_TASK TO CARRY OUT_:
Reproduce every record below exactly as it appears.

◆ ◆ ◆ ◆ ◆ ◆ ◆

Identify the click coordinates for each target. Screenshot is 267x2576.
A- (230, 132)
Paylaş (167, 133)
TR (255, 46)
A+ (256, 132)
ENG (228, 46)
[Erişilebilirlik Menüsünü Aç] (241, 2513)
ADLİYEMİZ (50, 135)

◆ ◆ ◆ ◆ ◆ ◆ ◆

_WRITTEN RESPONSE_:
Identify the click coordinates for each target. Screenshot is 267x2576.
A- (230, 132)
Paylaş (167, 133)
TR (255, 46)
A+ (256, 132)
ENG (228, 46)
[Erişilebilirlik Menüsünü Aç] (241, 2513)
ADLİYEMİZ (50, 135)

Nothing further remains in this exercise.